A rough sketch for a more direct way to extend the XOR trick to finding more than two differences:

For e.g. 3 differences: instead of a binary xor (i.e. binary-digit-wise sum mod 2), do a binary-digit-wise sum mod 3 (negating one input); a 0 (mod 3) sum result for a given bit means that the bit is the same in all entries, and 1 (mod 3) or 2 (mod 3) mean that you can partition on the bit, resulting in partitions with sizes `sum` and `input_different_element_count - sum`; then you repeat this recursively until they reach containing just 1 difference. (rounding the modulo up to the next power of two instead of odd modulos for the summing is perfectly fine, the final infinite-precision sum is in the range of [0; diffcount] anyway)

Extends trivially to more than 3 differences, and collapses to the basic trick for 2 differences.

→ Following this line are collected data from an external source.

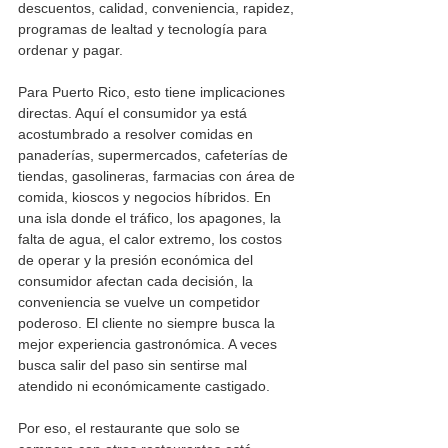
descuentos, calidad, conveniencia, rapidez, 
programas de lealtad y tecnología para 
ordenar y pagar.
Para Puerto Rico, esto tiene implicaciones 
directas. Aquí el consumidor ya está 
acostumbrado a resolver comidas en 
panaderías, supermercados, cafeterías de 
tiendas, gasolineras, farmacias con área de 
comida, kioscos y negocios híbridos. En 
una isla donde el tráfico, los apagones, la 
falta de agua, el calor extremo, los costos 
de operar y la presión económica del 
consumidor afectan cada decisión, la 
conveniencia se vuelve un competidor 
poderoso. El cliente no siempre busca la 
mejor experiencia gastronómica. A veces 
busca salir del paso sin sentirse mal 
atendido ni económicamente castigado.
Por eso, el restaurante que solo se 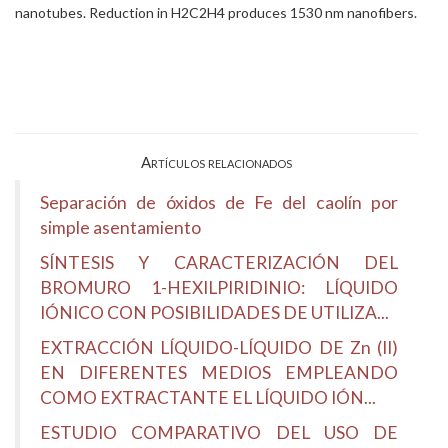
nanotubes. Reduction in H2C2H4 produces 1530 nm nanofibers.
Artículos relacionados
Separación de óxidos de Fe del caolín por
simple asentamiento
SÍNTESIS Y CARACTERIZACIÓN DEL
BROMURO 1-HEXILPIRIDINIO: LÍQUIDO
IÓNICO CON POSIBILIDADES DE UTILIZA...
EXTRACCIÓN LÍQUIDO-LÍQUIDO DE Zn (II)
EN DIFERENTES MEDIOS EMPLEANDO
COMO EXTRACTANTE EL LÍQUIDO IÓN...
ESTUDIO COMPARATIVO DEL USO DE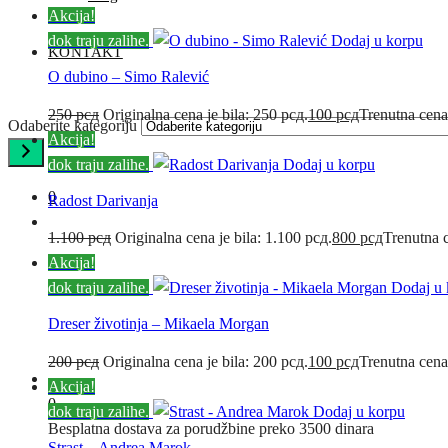
Akcija!
dok traju zalihe.
Dodaj u korpu
KONTAKT
O dubino – Simo Ralević
250
рсд
Originalna cena je bila: 250 рсд.
100
рсд
Trenutna cena
Odaberite kategoriju
Akcija!
dok traju zalihe.
Dodaj u korpu
0
Radost Darivanja
1.100
рсд
Originalna cena je bila: 1.100 рсд.
800
рсд
Trenutna c
Akcija!
dok traju zalihe.
Dodaj u 
Dreser životinja – Mikaela Morgan
200
рсд
Originalna cena je bila: 200 рсд.
100
рсд
Trenutna cena
Akcija!
0
dok traju zalihe.
Dodaj u korpu
Besplatna dostava za porudžbine preko 3500 dinara
Strast – Andrea Marok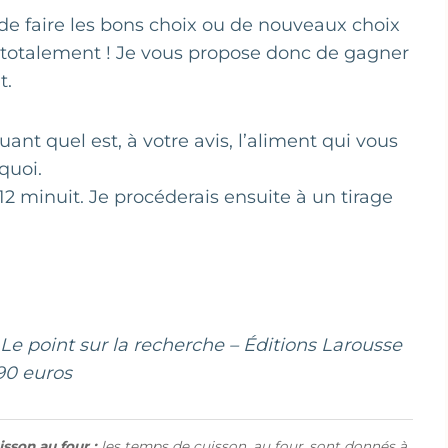
in de faire les bons choix ou de nouveaux choix
e totalement ! Je vous propose donc de gagner
t.
t quel est, à votre avis, l’aliment qui vous
quoi.
2 minuit. Je procéderais ensuite à un tirage
Le point sur la recherche – Éditions Larousse
90 euros
sson au four :
les temps de cuisson, au four, sont donnés à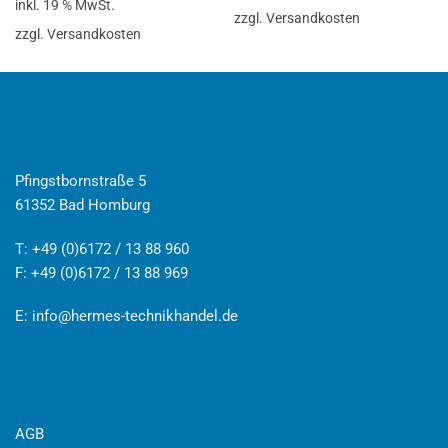
inkl. 19 % MwSt.
zzgl. Versandkosten
zzgl. Versandkosten
Pfingstbornstraße 5
61352 Bad Homburg
T: +49 (0)6172 / 13 88 960
F: +49 (0)6172 / 13 88 969
E:
info@hermes-technikhandel.de
AGB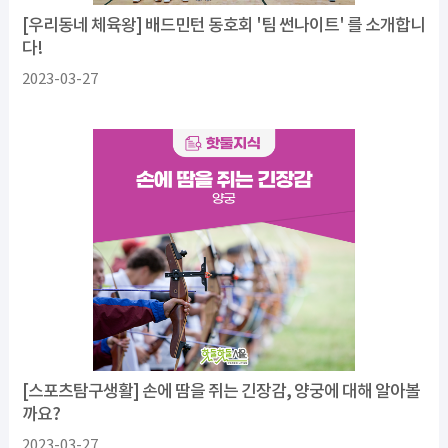
[우리동네 체육왕] 배드민턴 동호회 '팀 썬나이트' 를 소개합니
다!
2023-03-27
[스포츠탐구생활] 손에 땀을 쥐는 긴장감, 양궁에 대해 알아볼
까요?
2023-03-27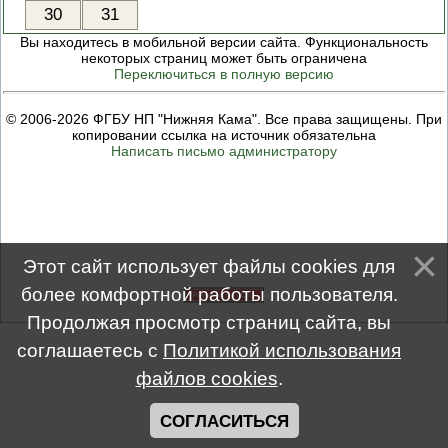
30
31
ПРОВЕРОЧНЫЙ ЛИСТ,
ПРИМЕНЯЕМЫЙ ПРИ
Вы находитесь в мобильной версии сайта. Функциональность
ОСУЩЕСТВЛЕНИИ
некоторых страниц может быть ограничена
ГОСУДАРСТВЕННОГО НАДЗОР
Переключиться в полную версию
ОБЛАСТИ ОХРАНЫ И
ИСПОЛЬЗОВАНИЯ ООПТ
ФЕДЕРАЛЬНОГО ЗНАЧЕНИЯ
© 2006-2026 ФГБУ НП "Нижняя Кама". Все права защищены. При
ПРОГРАММА ПРОФИЛАКТИКИ
копировании ссылка на источник обязательна
РИСКОВ ПРИЧИНЕНИЯ ВРЕДА
Написать письмо администратору
ПЛАН ПРОВЕДЕНИЯ ПЛАНОВ
КОНТРОЛЬНЫХ (НАДЗОРНЫХ
МЕРОПРИЯТИЙ
ИСЧЕРПЫВАЮЩИЙ ПЕРЕЧЕН
СВЕДЕНИЙ, КОТОРЫЕ МОГУТ
ЗАПРАШИВАТЬСЯ КОНТРОЛ
(НАДЗОРНЫМ) ОРГАНОМ У
Этот сайт использует файлы cookies для
КОНТРОЛИРУЕМОГО ЛИЦА
более комфортной работы пользователя.
Продолжая просмотр страниц сайта, вы
соглашаетесь с
Политикой использования
файлов cookies
.
СОГЛАСИТЬСЯ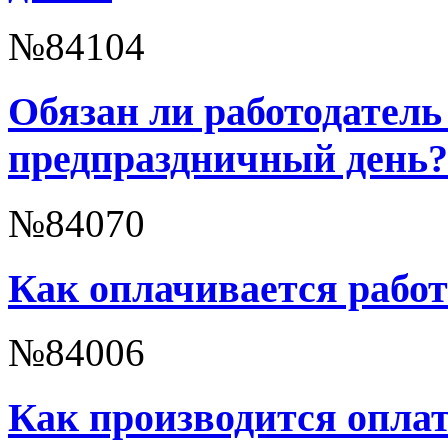
№84104
Обязан ли работодатель
предпраздничный день?
№84070
Как оплачивается работ
№84006
Как производится оплат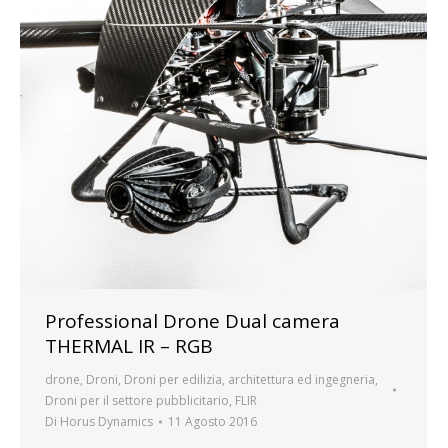
Professional Drone Dual camera
THERMAL IR – RGB
drone
,
Droni
,
Droni per edilizia, architettura ed ingegneria
,
Droni per il settore pubblicitario
,
FLIR
Di
Horus Dynamics
11 Agosto 2016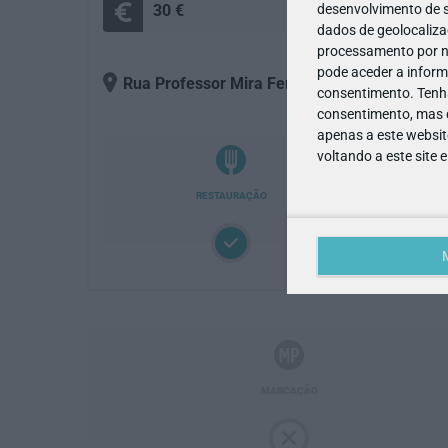
desenvolvimento de s
30 €
+
dados de geolocalizaç
processamento por no
pode aceder a inform
Rua Professor Mira Fernandes, Lote 11
, 190
consentimento.
Tenh
consentimento, mas q
apenas a este websit
voltando a este site 
RESTAURAÇÃO
MARCAÇÃO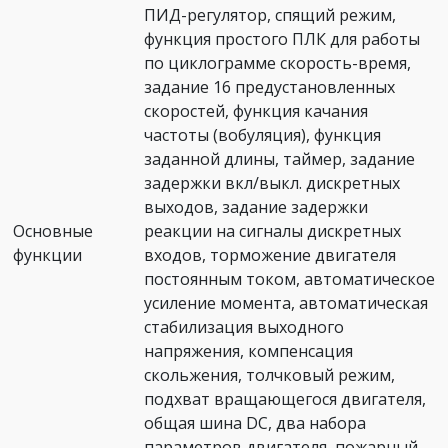
ПИД-регулятор, спящий режим,
функция простого ПЛК для работы
по циклограмме скорость-время,
задание 16 предустановленных
скоростей, функция качания
частоты (вобуляция), функция
заданной длины, таймер, задание
задержки вкл/выкл. дискретных
выходов, задание задержки
Основные
реакции на сигналы дискретных
функции
входов, торможение двигателя
постоянным током, автоматическое
усиление момента, автоматическая
стабилизация выходного
напряжения, компенсация
скольжения, толчковый режим,
подхват вращающегося двигателя,
общая шина DC, два набора
параметров двигателя, пожарный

The accumulator size is O(log(diffcount) * element_size), but the recursive partitioning takes O(n) space or O(diffcount * n) time (plus some logarithm something maybe). Tradeoffs are probably reasonably possible, but the basic hashset approach can reduce its O(n) space requirement at the cost of taking >O(n) time too by partitioning on a hash.

iblt has low space efficiency for small sets, small elements, and low failure rates (and on that note is only probabilistic in its success).

We implemented https://github.com/bitcoin-core/minisketch which has optimal size efficiency-- N bits of state will always correctly recover when there are N or fewer bits of set difference, even when the set elements are small (like 32 bits, for example).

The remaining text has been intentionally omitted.